黒い炎組織では……ダメだったんですか? なぜあなたは一人で」


 彼女は真っ先にそう問い質した。

 マスターAは申しわけなさそうな顔で答える。


「皆を巻きこみたくなかった。大国を含む多くの国にケンカを売っては、小さな組織など一たまりもない。組織の皆は『人間』で『超人』ではないからな……。私個人ののために命を捨てろと言うことはできなかった」


 ファーレンハイトは何も言い返せなかった。

 仮に彼女がマスターの一人だったとして、事前に彼に相談されたら、まず止めようとする。
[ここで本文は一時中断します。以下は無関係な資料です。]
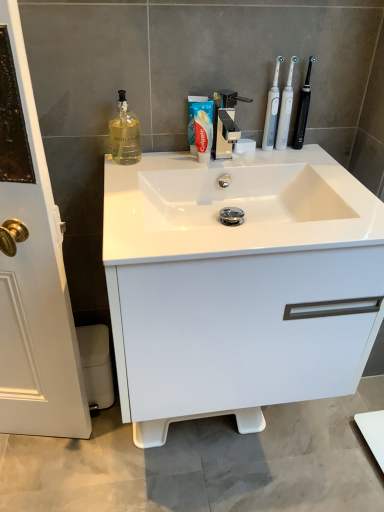 Where is `vacant space in front of white plastic toothbrush at upper right, the second toothbrush viewed from the right`? This screenshot has height=512, width=384. vacant space in front of white plastic toothbrush at upper right, the second toothbrush viewed from the right is located at coordinates (298, 168). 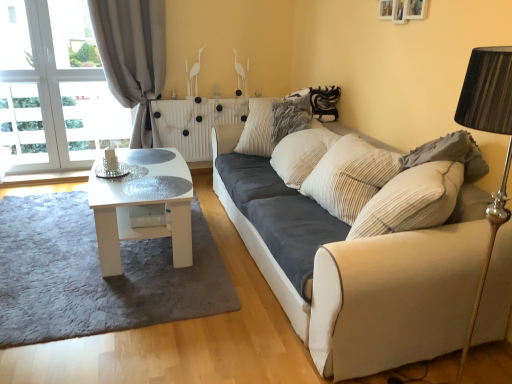 Question: From the image's perspective, relative to gray shaggy rug at lower left, is white glossy coffee table at center above or below?

Choices:
 (A) above
 (B) below

Answer: (A)

Question: From a real-world perspective, relative to gray shaggy rug at lower left, is white glossy coffee table at center vertically above or below?

Choices:
 (A) below
 (B) above

Answer: (B)

Question: Considering the real-world distances, which object is closest to the striped fabric pillow at upper center, which is the second pillow from right to left?

Choices:
 (A) white glossy coffee table at center
 (B) gray fabric curtain at left
 (C) gray shaggy rug at lower left
 (D) white marble radiator at center
 (E) gray textured pillow at right, which is counted as the 1th pillow, starting from the front

Answer: (D)

Question: Which object is positioned closest to the gray fabric curtain at left?

Choices:
 (A) velvet beige couch at center
 (B) gray textured pillow at right, the first pillow in the right-to-left sequence
 (C) white glossy coffee table at center
 (D) striped fabric pillow at upper center, marked as the 1th pillow in a left-to-right arrangement
 (E) gray shaggy rug at lower left

Answer: (C) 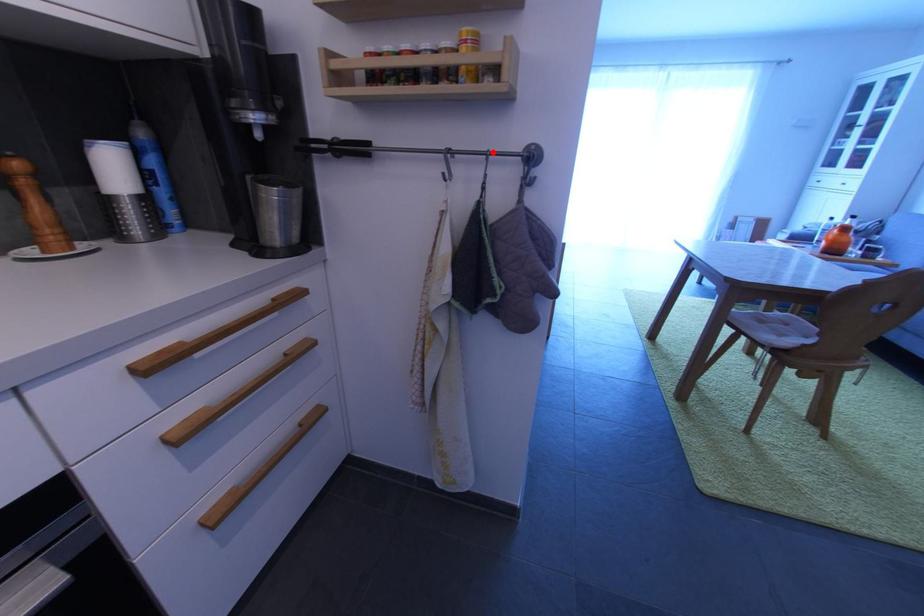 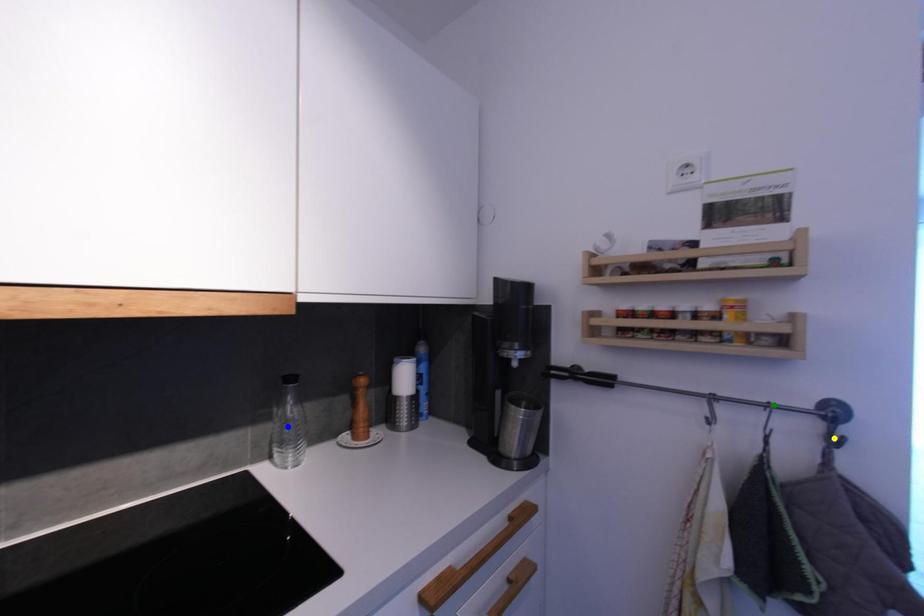 Question: I am providing you with two images of the same scene from different viewpoints. A red point is marked on the first image. You are given multiple points on the second image. Which point in image 2 is actually the same real-world point as the red point in image 1?

Choices:
 (A) yellow point
 (B) green point
 (C) blue point

Answer: (B)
どうか思い止まってくれと。

 おそらく他のマスターでも同じことを言うだろう。


 重苦しい空気を厭うように、マスターAは改めてファーレンハイトに問う。


「他に聞きたいことはないか?」


 彼女は少し考えて、まだいくつも聞きたいことがあったと思い出す。


「ここはどこですか?」

「全てがはじまった場所。H国に建設されたOOOの研究所……の跡地だ。私たちはここで生まれた」

「H国!?」


 マスターAの答えを聞いた彼女は、自分がG国からH国まで運ばれていることに驚いた。両国は現在ほとんど国交のない遠い国同士だ。

 ここに運びこまれるまでのそれなりに長い間、彼女は気絶していたことになる。


「どうして私たちをさらったのですか? 何の意味があって……」


 その質問にマスターAはゆっくりと首を横に振った。


「君たちを連れてきたのはディエティーの指示だ。私には彼の意図は分からない。少なくとも私は、君たちを仲間に引き入れようとか人質にしようなどとは思っていない」

「ディエティー……彼は何者なのですか?」

「一言でいうなら例外的な存在だ。彼は超人だが寿命を持たない。それが博士たちの狙いどおりなのか、それともただ偶然に誕生したのかは分からないが」


 ディエティーはA・ルクスやゼッドを失敗作呼ばわりしていた。

 しかし、超人の寿命が短いのは設計どおりで、そういう意味ではディエティーの方が失敗作かもしれない。それも超人は奴隷ではないという意識の表れなのかと、ファーレンハイトは哀れみを覚えた。


 彼女は新たな質問をする。


「血と涙が邪悪な魂と協力しているのは、どういうわけですか?」

「そんなつもりはない。OOOの博士たちと接触するために、一時的に接近しただけだ」

「博士たちと会って何を……?」

「超人にも希望はないかと思って……。結局、寿命を延ばすことも子孫を残すことも不可能だという厳しい現実を知らされただけだったが」


 マスターAはうつむいて答えた。


 超人でも人並みの幸せを得られるなら、もしかしたらテロ活動などせずに平穏に暮らしていたかもしれない。

 そう思うとファーレンハイトは悲しい気持ちになった。


「では、もう邪悪な魂とは縁を切るのですね?」

「ああ。彼らの野望に加担するつもりはない。ただ、ディエティーの思惑は分からないが」

「ディエティーはあなたの制御下にないということですか?」

「そうだ。彼は私たちとは違う。だが……いや、それで良いと思っている。自分のやりたいことがあるということは良いことだ」


 マスターAは隣のベッドで寝かされているA・ルクスに目をやる。


「彼女もそうであってほしい。たとえ残りわずかな命でも」


 そのまなざしは子を慈しむ親のようだった。